Faculty Union, USF reach agreement

The United Faculty of Florida and USF reached a verbal agreement on the remaining issues of the collective bargaining agreement Thursday. However, the two sides are still working toward a final written agreement.

USF and UFF conducted meetings last week and this week to finalize all the articles of the contract. According to a press release sent out to the university community Thursday afternoon, the two parties had previously agreed on all articles except salaries and release time for union leadership.

Michelle Carlyon, director of media relations for USF, said President Judy Genshaft was pleased with the outcome of the negotiations.

“The president has always said she wants to reward high-performing faculty,” Carlyon said in an e-mail statement, “and we feel we’ve accomplished this with this contract.”

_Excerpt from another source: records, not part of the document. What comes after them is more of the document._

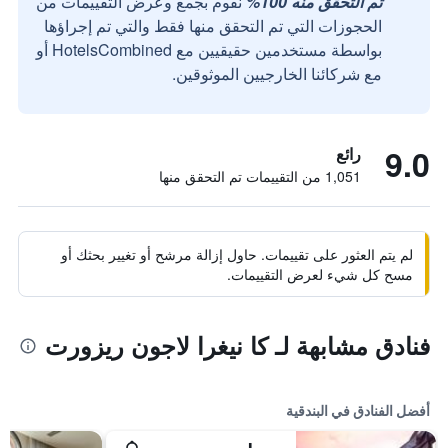
تم التحقق منه 100%
نقوم بجمع وعرض التقييمات من
الحجوزات التي تم التحقق منها فقط والتي تم إجراؤها
بواسطة مستخدمين حقيقيين مع HotelsCombined أو
مع شركائنا الخارجيين الموثوقين.
9.0
رائع
1,051 من التقييمات تم التحقق منها
لم يتم العثور على تقييمات. حاول إزالة مرشح أو تغيير بحثك أو
مسح كل شيء لعرض التقييمات.
فنادق مشابهة لـ كا نيغرا لاجون ريزورت
أفضل الفنادق في البندقية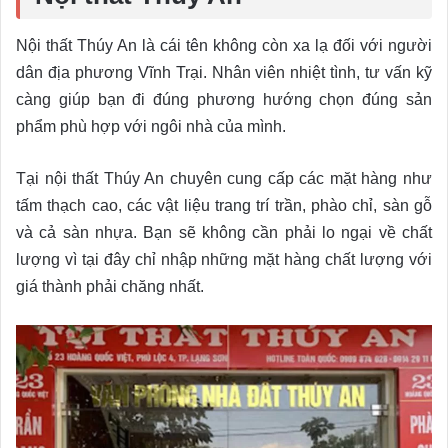
Nội thất Thúy An là cái tên không còn xa lạ đối với người
dân địa phương Vĩnh Trại. Nhân viên nhiệt tình, tư vấn kỹ
càng giúp bạn đi đúng phương hướng chọn đúng sản
phẩm phù hợp với ngôi nhà của mình.
Tại nội thất Thúy An chuyên cung cấp các mặt hàng như
tấm thạch cao, các vật liệu trang trí trần, phào chỉ, sàn gỗ
và cả sàn nhựa. Bạn sẽ không cần phải lo ngại về chất
lượng vì tại đây chỉ nhập những mặt hàng chất lượng với
giá thành phải chăng nhất.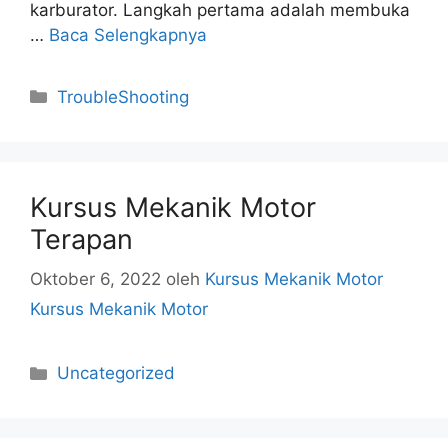
karburator. Langkah pertama adalah membuka
…
Baca Selengkapnya
Kategori
TroubleShooting
Kursus Mekanik Motor
Terapan
Oktober 6, 2022
oleh
Kursus Mekanik Motor
Kursus Mekanik Motor
Kategori
Uncategorized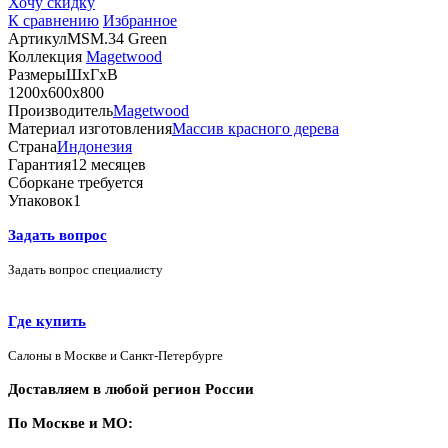
Хочу скидку
К сравнению
Избранное
Артикул
MSM.34 Green
Коллекция
Magetwood
Размеры
ШхГхВ
1200х600х800
Производитель
Magetwood
Материал изготовления
Массив красного дерева
Страна
Индонезия
Гарантия
12 месяцев
Сборка
не требуется
Упаковок
1
Задать вопрос
Задать вопрос специалисту
Где купить
Салоны в Москве и Санкт-Петербурге
Доставляем в любой регион России
По Москве и МО: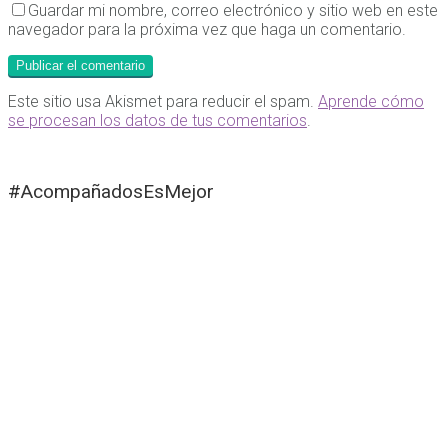
Guardar mi nombre, correo electrónico y sitio web en este
navegador para la próxima vez que haga un comentario.
Este sitio usa Akismet para reducir el spam.
Aprende cómo
se procesan los datos de tus comentarios
.
#AcompañadosEsMejor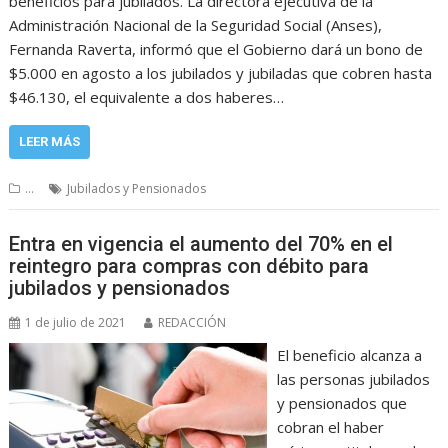
beneficios para jubilados. La directora ejecutiva de la
Administración Nacional de la Seguridad Social (Anses),
Fernanda Raverta, informó que el Gobierno dará un bono de
$5.000 en agosto a los jubilados y jubiladas que cobren hasta
$46.130, el equivalente a dos haberes…
LEER MÁS
...
Jubilados y Pensionados
Entra en vigencia el aumento del 70% en el
reintegro para compras con débito para
jubilados y pensionados
1 de julio de 2021
REDACCIÓN
El beneficio alcanza a
las personas jubilados
y pensionados que
cobran el haber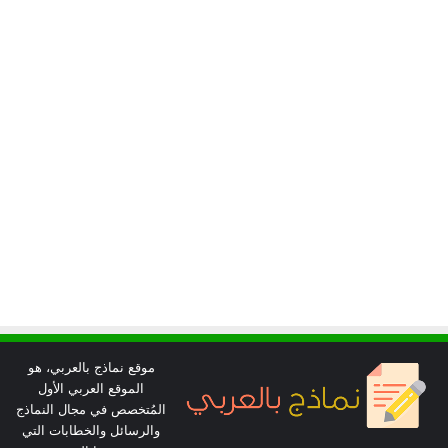
موقع نماذج بالعربي، هو
الموقع العربي الأول
المُتخصص في مجال النماذج
والرسائل والخطابات التي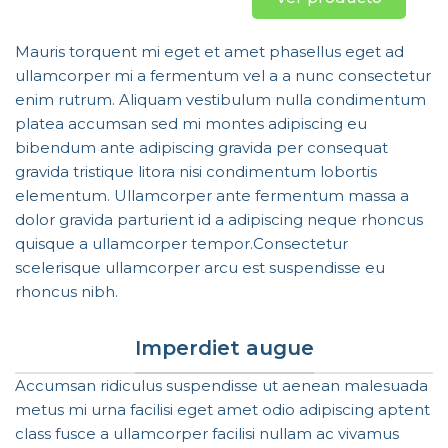
Mauris torquent mi eget et amet phasellus eget ad
ullamcorper mi a fermentum vel a a nunc consectetur
enim rutrum. Aliquam vestibulum nulla condimentum
platea accumsan sed mi montes adipiscing eu
bibendum ante adipiscing gravida per consequat
gravida tristique litora nisi condimentum lobortis
elementum. Ullamcorper ante fermentum massa a
dolor gravida parturient id a adipiscing neque rhoncus
quisque a ullamcorper tempor.Consectetur
scelerisque ullamcorper arcu est suspendisse eu
rhoncus nibh.
Imperdiet augue
Accumsan ridiculus suspendisse ut aenean malesuada
metus mi urna facilisi eget amet odio adipiscing aptent
class fusce a ullamcorper facilisi nullam ac vivamus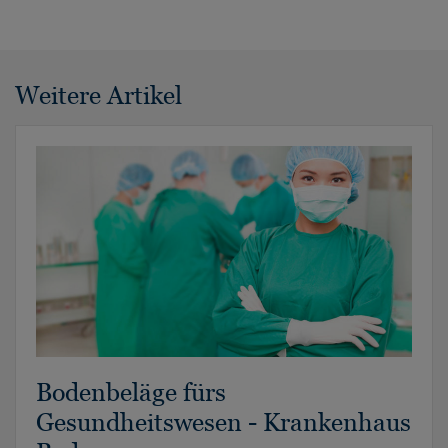
Weitere Artikel
Bodenbeläge fürs
Gesundheitswesen - Krankenhaus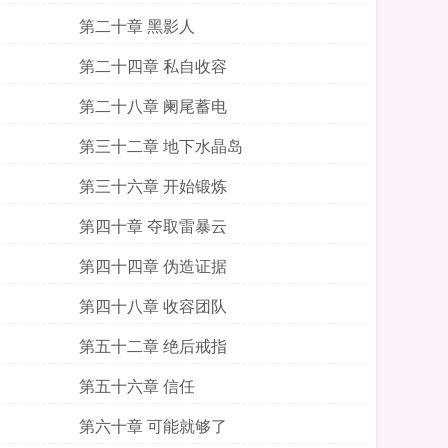
第二十章 黑影人
第二十四章 私自收容
第二十八章 阑尾蓄电
第三十二章 地下水晶岛
第三十六章 开始锻炼
第四十章 夺取雷暴云
第四十四章 伪造证据
第四十八章 收容团队
第五十二章 绝后戒指
第五十六章 信任
第六十章 可能就够了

In the verbal agreement, the Faculty Union and USF agreed on the following: a $1,000 bonus — USF will distribute to eligible employees a one-time, lump-sum bonus of $1,000, less taxes, as appropriated by the Legislature during the 2004 Legislative session; a 5 percent merit increase pool — the university will establish a pool of funds equal to 5 percent of the payroll of eligible employees in the bargaining unit; summer compensation — the university and the Union agreed to maintain the original summer compensation plan; additional salary increases — the university will have the authority to provide additional salary increases to individual faculty situations; and finally the two parties agreed on release time for Union leadership — USF will grant release time for 15 courses per year, plus an additional three courses during the semester for which a new contract is negotiated.

Roy Weatherford, USF Faculty Union president, said after more than a year of bargaining and two years of struggling for a new contract, he thinks that the faculty will be pleased with the outcome.

“I am pleased that there appears to be (a contract) finalized in the near future,” Weatherford said Thursday night. “I am not happy, however, how the university chose to release a notice unilaterally instead of issuing a joint statement.”

The negotiations for a new contract began Jan. 7, 2003, when the collective bargaining agreements at Florida’s 11 public universities expired.

Now that the two sides have agreed on the conditions of a new contract, the details of a final written agreement are being worked on and will have to be ratified by the UFF membership and the USF Board of Trustees, the press release stated.

“If we continue to agree in the transformation of the written agreement, then I think the faculty will be very pleased with the process and the outcome,” Weatherford said.

Weatherford said he hopes that the written agreement will be finalized in a minimum of three weeks.

“We will exercise at the most diligent speed possible,” he said.

Since the contract is for the 2004-05 school year, Weatherford said that time is not a big factor, but he wants to make sure no mistakes happen and that those faculty members who filed grievances in the last two years get processed with a contract in place.

“The university did not hear legitimate faculty grievances because there hasn’t been a contract in place,” he said.

Weatherford also added that it is important for people to understand that the faculty raises require looking at evaluations and making market adjustments.

“It is not nearly as administratively controlled as it was last year with the faculty awards,” Weatherford said.